In actuality, says Saajan, crime happens in Handsworth because consistent deprivation has destabilised the local community. The closure of youth centres has led to young people being at risk of joining criminal gangs. The large number of people working precarious jobs in the gig economy are more likely to resort to crime to meet their basic needs. Fund these needs, he says, and that’s how to reduce crime, not by bringing in cops. “That’s sociology 101,” he adds.

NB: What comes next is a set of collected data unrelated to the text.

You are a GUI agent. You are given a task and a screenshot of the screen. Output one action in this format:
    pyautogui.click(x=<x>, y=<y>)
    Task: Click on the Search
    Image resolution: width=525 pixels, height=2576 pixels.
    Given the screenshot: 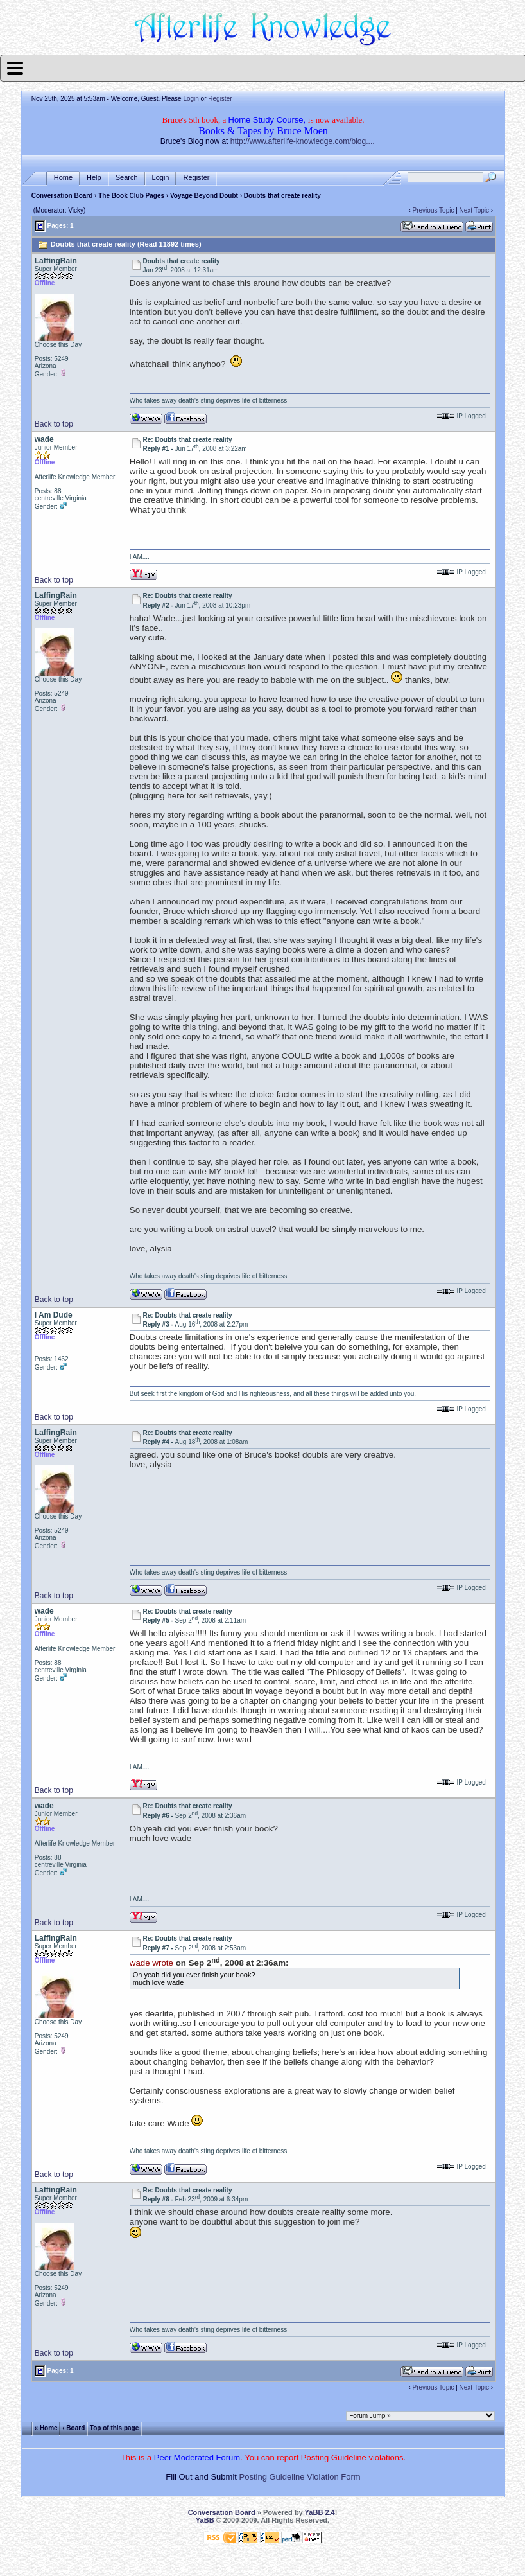 What is the action you would take?
    pyautogui.click(x=126, y=178)
    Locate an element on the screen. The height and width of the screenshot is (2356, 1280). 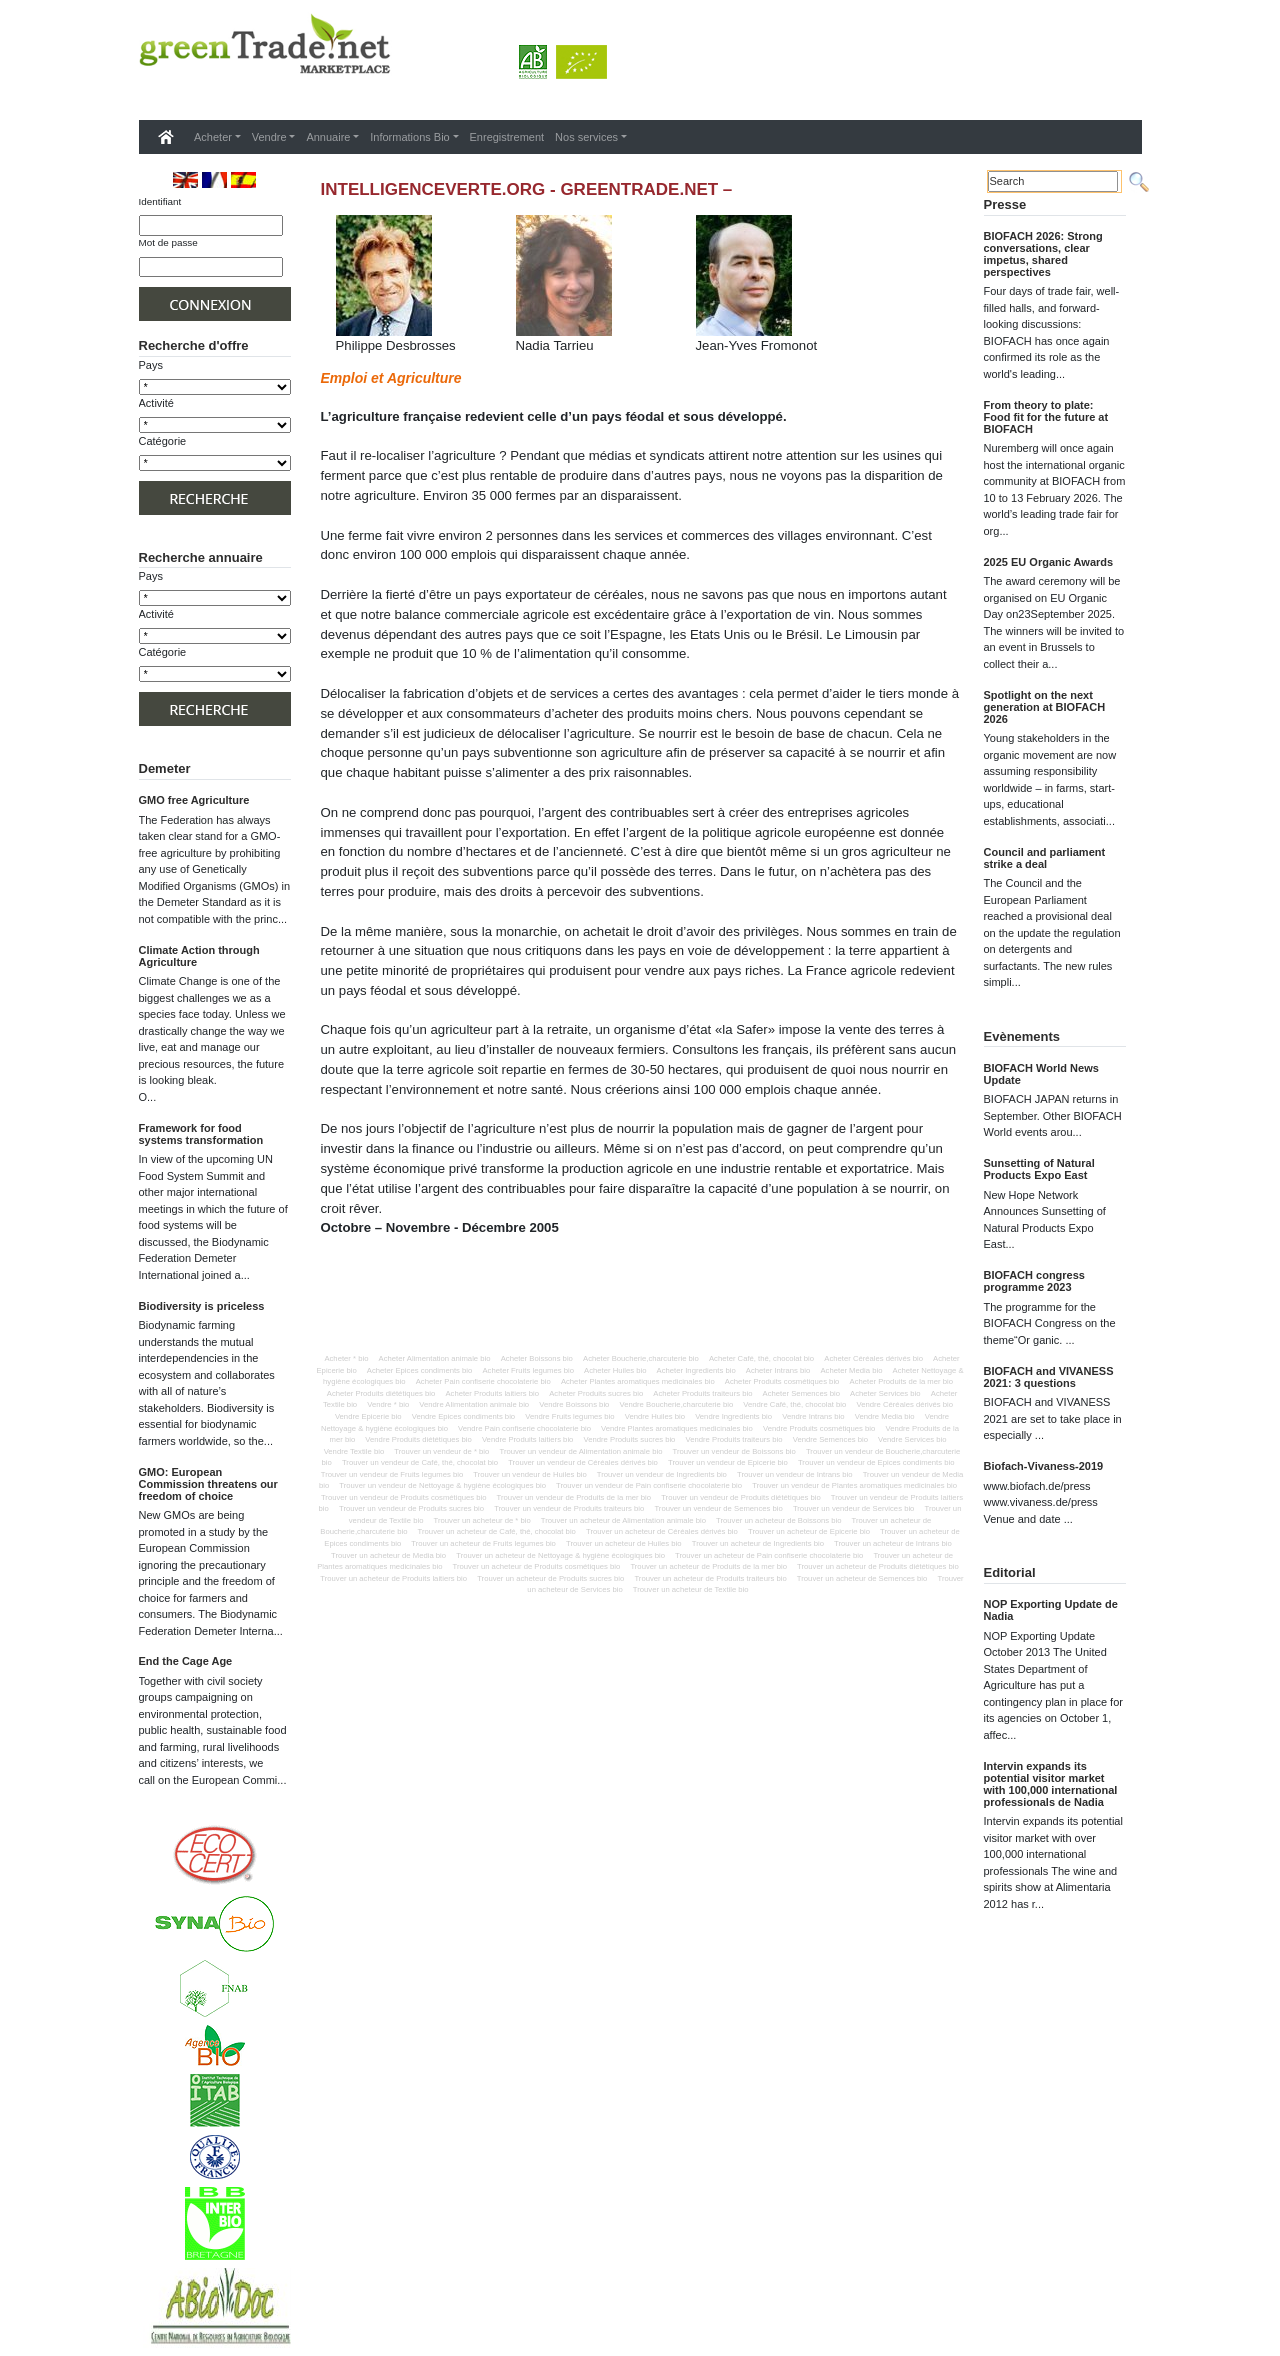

While the Dispatch approached the West Midlands police for an interview for this story, they declined and sent us a statement instead. Det Chief Inspector John Askew, from Operation Fearless, said: “Since launching in January 2025, the operation has maintained a proud track record of listening to communities and tackling the issues reported to us, contributing to significant drops in knife crime, youth violence, and anti-social behaviour.” He added that the use of stop and search “when used correctly, can be an effective way of reducing crime and bringing offenders to justice – and we have already made significant arrests and recovered weapons as part of this. We have a robust system in place to monitor these searches, which are recorded on body-worn video, and we regularly speak to independent community groups about our use of these powers, so they can scrutinise it.”